Rougy 2013 (gamay): Very pale garnet. The most simple and direct of Soler’s reds. Gamay is not my favorite variety from the Geneva environs. It does much better in the Valais where it can rival cru Beaujolais. Simple notes of red fruit on the nose. It just doesn’t have the underlying sweetness of the other reds to carry any interest. Not bad, but rather ordinary in this portfolio.
Vagabondes 2012 (merlot): The grapes are from Dardagny. Solid ruby color and the most opaque of Soler’s reds. The nose is compact, not as expansive as the others, with a real kernel of dense stone fruit, mulberry and caramel. The palate is solid, the least ethereal of the bunch, with straightforward and compact plum and mulberry flavors. This is the least developed red of the portfolio but with a modest chance of developing into something very good.
Soûl Stratus 2014 (gamaret): A Swiss cross of Gamay and Reichensteiner. Solid ruby to the rim. Slightly chunky nose of red fruit but without a lot of definition. Perhaps closed up or in that in between stage after bottling. Palate is a bit fuller than the others but without the obvious sweet fruit of the very best. I think this needs a bit of time to loosen up its strictly briary, slightly green fruit. Judgment reserved.
Vin du Dimanche 2013 (90% gamaret passerillage/10% gamay): I understand that this is Soler’s most popular wine. Mostly dried gamaret. Purple center, ruby then orange on the rim. Clearly the fullest body and most obvious outlier. Some cooked fruit but not overdone in the least. Warm red fruit with an expansive nose which just stops short of the very best. Herbs and sweet spices dominate. A little volatility. An interesting and expressive wine but not my favorite.

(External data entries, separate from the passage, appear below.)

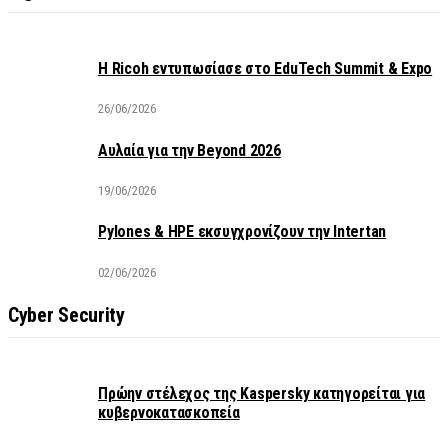
Η Ricoh εντυπωσίασε στο EduTech Summit & Expo
26/06/2026
Αυλαία για την Beyond 2026
19/06/2026
Pylones & HPE εκσυγχρονίζουν την Intertan
02/06/2026
Cyber Security
Πρώην στέλεχος της Kaspersky κατηγορείται για
κυβερνοκατασκοπεία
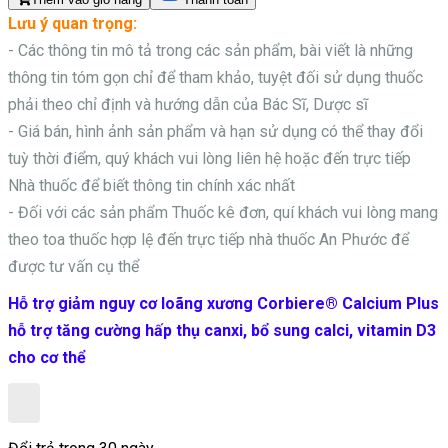
Lưu ý quan trọng:
- Các thông tin mô tả trong các sản phẩm, bài viết là những
thông tin tóm gọn chỉ để tham khảo, tuyệt đối sử dụng thuốc
phải theo chỉ định và hướng dẫn của Bác Sĩ, Dược sĩ
- Giá bán, hình ảnh sản phẩm và hạn sử dụng có thể thay đổi
tuỳ thời điểm, quý khách vui lòng liên hệ hoặc đến trực tiếp
Nhà thuốc để biết thông tin chính xác nhất
- Đối với các sản phẩm
Thuốc kê đơn, quí khách vui lòng mang
theo toa thuốc hợp lệ đến trực tiếp nhà thuốc An Phước để
được tư vấn cụ thể
Hỗ trợ giảm nguy cơ loãng xương Corbiere® Calcium Plus
hỗ trợ tăng cường hấp thụ canxi, bổ sung calci, vitamin D3
cho cơ thể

L’oie Rouge 2013 (gamay): Not a whole lot different than the “Rougy” noted above. I’m not sure why these were bottled separately except that they may have been from different climats. Nothing terribly distinguished here either.
2015 Barrel Samples
Les Matines 2015 (chardonnay): 100% chardonnay from the Rive Gauche area of Carre d’Aval. Barrel fermented in an old barrique. Very pale straw in color. Clean, bright nose of apple skin and Granny Smith apple. Texture has yet to develop so right now tart and crisp but ultimately full to medium-bodied. There is a lot of matter here but needs some time in wood to fill out and soften. Will develop nuance.
Pinot Gris 2015: Same procedure as the Grinopi above. This is slightly cloudy but with all of the opulence one can expect from this great vintage. Too early to evaluate but an impressive start.
Chasselas 2015: Still fermenting on its sin a small INOX tank. Cloudy, green gold color. Delicious juice with some sugar left. Very good weight and texture. This is from the very hot vintage of 2015 which has the Swiss all excited about a vintage of the century. The problem for native yeast die-hards is that the alcohol levels may inhibit fermentation beyond a certain point thus leaving unfermented sugar in the wine. Stay tuned.
Les Fenêtres 2015 (pinot noir): From barrique. Very consistent through 2013, 2014 and now 2015. Very pale color and utterly transparent. Sharp nose of red fruits and fermentation aromas. Has yet to develop characteristic texture of previous vintages or the complexity but all of the stuffing is here. I think it looks very good.